To solve this problem, let's start by finding the individual components of solid A.
Let the radius of the hemisphere in solid A be denoted as r, and the height of the cylinder be denoted as h.
The volume of a hemisphere is given by V_hemisphere = (2/3)πr^3, and the volume of a cylinder is given by V_cylinder = πr^2h.
Given that the volume of solid A is 792π, we can set up the equation:
(2/3)πr^3 + πr^2h = 792π
To simplify the equation, we can divide both sides by π:
(2/3)r^3 + r^2h = 792
Now, let's consider solid B. Since it has a similar shape to solid A, the ratio of their volumes is the same as the ratio of their surface areas.
The volume of solid B is given as 99π, so we can set up the equation:
(2/3)r_b^3 + r_b^2h_b = 99
Given that the ratio of the radius to the height of the cylinder is 1:3, we can express h in terms of r as h = 3r.

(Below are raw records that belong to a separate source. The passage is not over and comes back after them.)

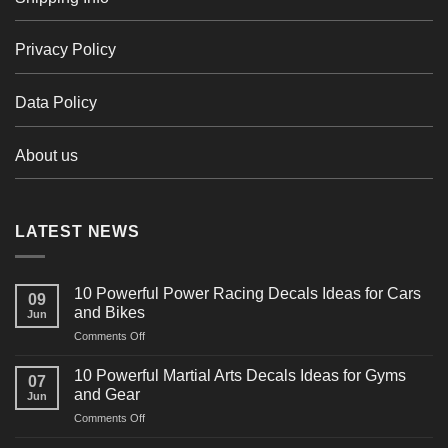
Privacy Policy
Data Policy
About us
LATEST NEWS
10 Powerful Power Racing Decals Ideas for Cars
09
and Bikes
Jun
on
Comments Off
10
Powerful
10 Powerful Martial Arts Decals Ideas for Gyms
07
Power
and Gear
Jun
Racing
on
Comments Off
Decals
10
Ideas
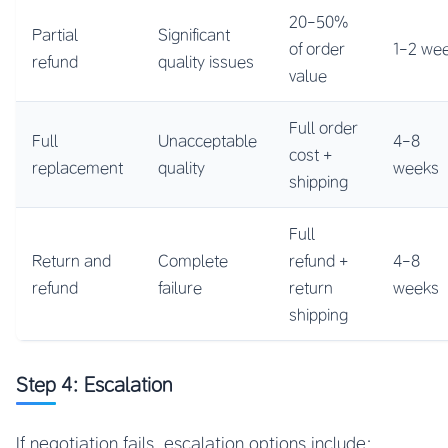
20-50%
Partial
Significant
of order
1-2 we
refund
quality issues
value
Full order
Full
Unacceptable
4-8
cost +
replacement
quality
weeks
shipping
Full
Return and
Complete
refund +
4-8
refund
failure
return
weeks
shipping
Step 4: Escalation
If negotiation fails, escalation options include:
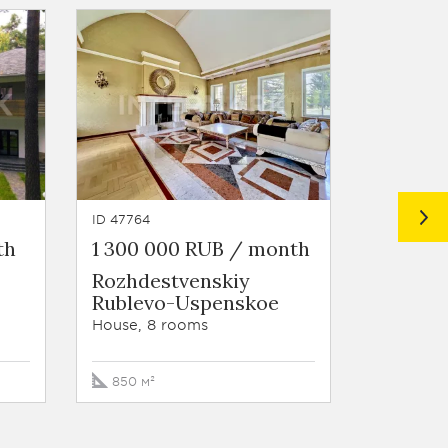
ID 47764
ID 7935
th
1 300 000 RUB / month
5 000 
Rozhdestvenskiy
Settle
Rublevo-Uspenskoe
Rublev
House, 8 rooms
House, 5
850 м²
875 м²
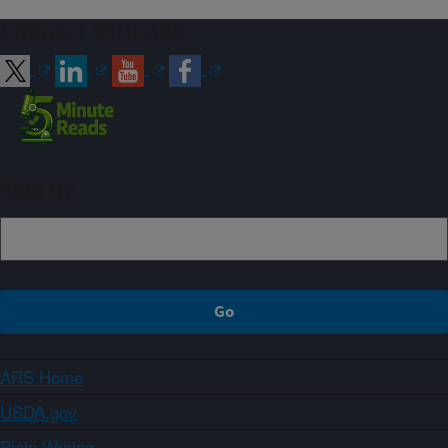
Connect with ARS
Sign up
ARS Home
USDA.gov
Plain Writing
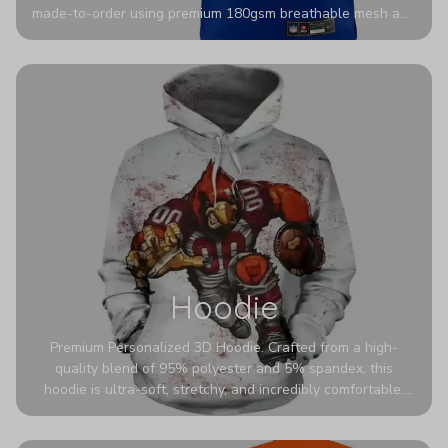
made-to-order using premium 180gsm breathable mesh and
authentic detailing. Personalize yours with any name and
number for a pro-level look that’s uniquely yours—from the
stadium to the streets.
Hoodie
Premium Personalized 3D Hoodie. Crafted from a high-
quality blend of 95% polyester and 5% spandex, this
hoodie is ultra-soft, stretchy, and incredibly comfortable.
The fabric is highly durable and naturally resistant to
wrinkles, shrinking, and mildew.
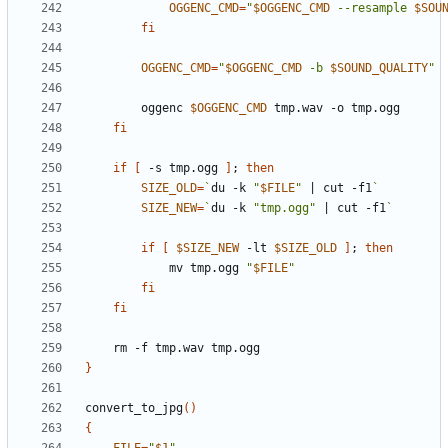
OGGENC_CMD
=
"
$OGGENC_CMD
 --resample 
$SOU
fi
OGGENC_CMD
=
"
$OGGENC_CMD
 -b 
$SOUND_QUALITY
"
        oggenc 
$OGGENC_CMD
fi
if
[
 -s tmp.ogg 
]
;
then
SIZE_OLD
=
`
du -k 
"
$FILE
"
|
 cut -f1
`
SIZE_NEW
=
`
du -k 
"tmp.ogg"
|
 cut -f1
`
if
[
$SIZE_NEW
 -lt 
$SIZE_OLD
]
;
then
            mv tmp.ogg 
"
$FILE
"
fi
fi
}
convert_to_jpg
()
{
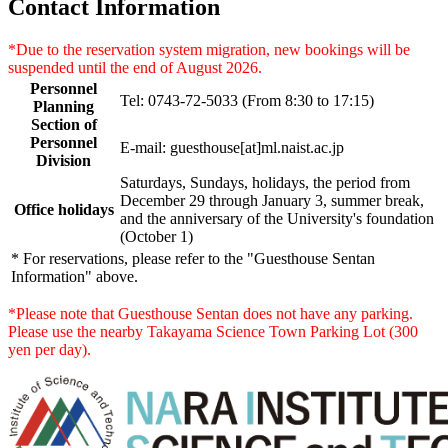
Contact Information
*Due to the reservation system migration, new bookings will be
suspended until the end of August 2026.
Personnel
Tel: 0743-72-5033 (From 8:30 to 17:15)
Planning
Section of
Personnel
E-mail: guesthouse[at]ml.naist.ac.jp
Division
Saturdays, Sundays, holidays, the period from
December 29 through January 3, summer break,
Office holidays
and the anniversary of the University's foundation
(October 1)
* For reservations, please refer to the "Guesthouse Sentan
Information" above.
*Please note that Guesthouse Sentan does not have any parking.
Please use the nearby Takayama Science Town Parking Lot (300
yen per day).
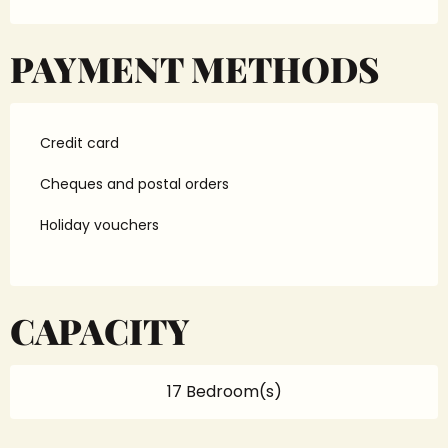
PAYMENT METHODS
Credit card
Cheques and postal orders
Holiday vouchers
CAPACITY
17 Bedroom(s)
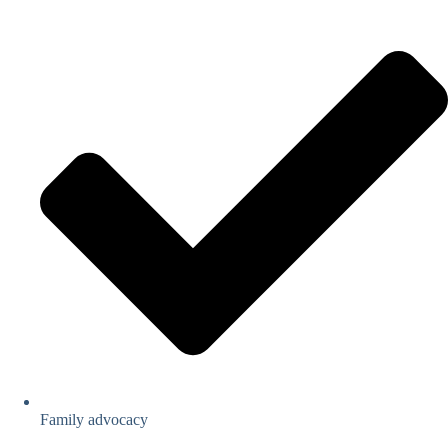
Family advocacy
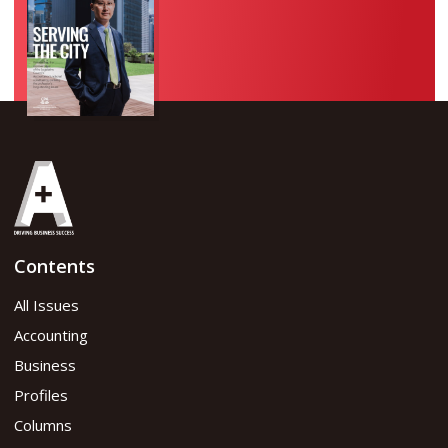
Contents
All Issues
Accounting
Business
Profiles
Columns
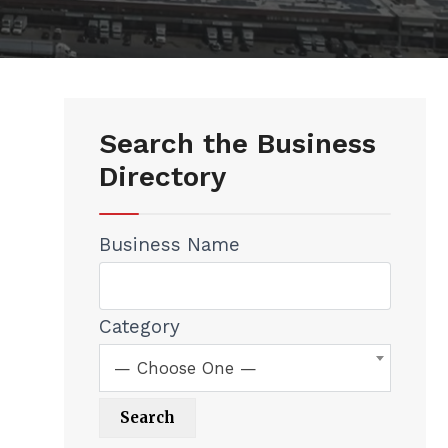
Search the Business
Directory
Business Name
Category
— Choose One —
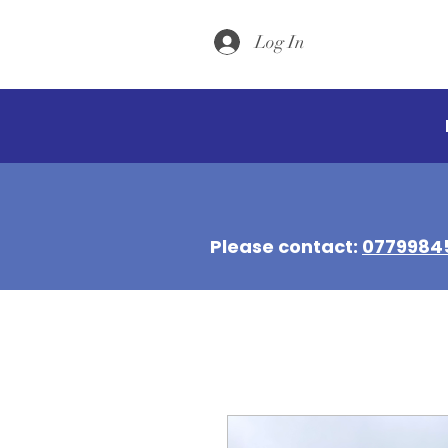
Log In
Please contact:
0779984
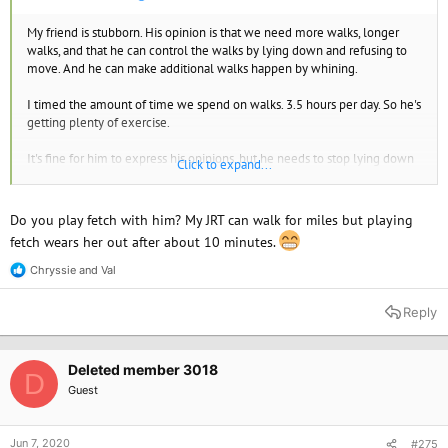
My friend is stubborn. His opinion is that we need more walks, longer
walks, and that he can control the walks by lying down and refusing to
move. And he can make additional walks happen by whining.
I timed the amount of time we spend on walks. 3.5 hours per day. So he's
getting plenty of exercise.
It's fine for him to express his opinions, but he needs to stop lying down
Click to expand...
and refusing to move when he wants to go in a different direction or stay
out longer.
Do you play fetch with him? My JRT can walk for miles but playing
So I'm using treats and patiently teaching him that the lying down thing
fetch wears her out after about 10 minutes.
won't work. But I do listen to him and try to take him for long walks,
going where we both want to go.
Chryssie
and
Val
R
e
a
Reply
c
t
i
o
Deleted member 3018
D
n
Guest
s
:
Jun 7, 2020
#275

Substituting this into the equations, we have:
(2/3)r^3 + r^2(3r) = 792
(2/3)r_b^3 + r_b^2(3r_b) = 99
Simplifying the equations further, we get:
(2/3)r^3 + 3r^3 = 792
(2/3)r_b^3 + 3r_b^3 = 99
Combining like terms:
(8/3)r^3 = 792
(8/3)r_b^3 = 99
To isolate r^3 and r_b^3, we divide both sides by (8/3):
r^3 = 297
r_b^3 = 37.125
Now, let's calculate the surface areas of solid A and solid B.
The surface area of a hemisphere is given by A_hemisphere = 2πr^2, and the surface area of a cylinder is given by A_cylinder = 2πrh.
For solid A, the surface area is:
A_a = 2πr^2 (hemisphere) + 2πrh (cylinder)
A_a = 2πr^2 + 2πrh
A_a = 2πr^2 + 2πr(3r) (substituting h = 3r)
A_a = 2πr^2 + 6πr^2
A_a = 8πr^2
For solid B, the surface area is:
A_b = 2πr_b^2 (hemisphere) + 2πr_bh_b (cylinder)
A_b = 2πr_b^2 + 2πr_b(3r_b) (substituting h_b = 3r_b)
A_b = 2πr_b^2 + 6πr_b^2
A_b = 8πr_b^2
Now, let's calculate the ratio of the surface areas:
Ratio = A_a : A_b
Ratio = 8πr^2 : 8πr_b^2
Ratio = r^2 : r_b^2
Ratio = (297) : (37.125)
Ratio = 8 : 1
Therefore, the ratio of the surface areas is 1:8.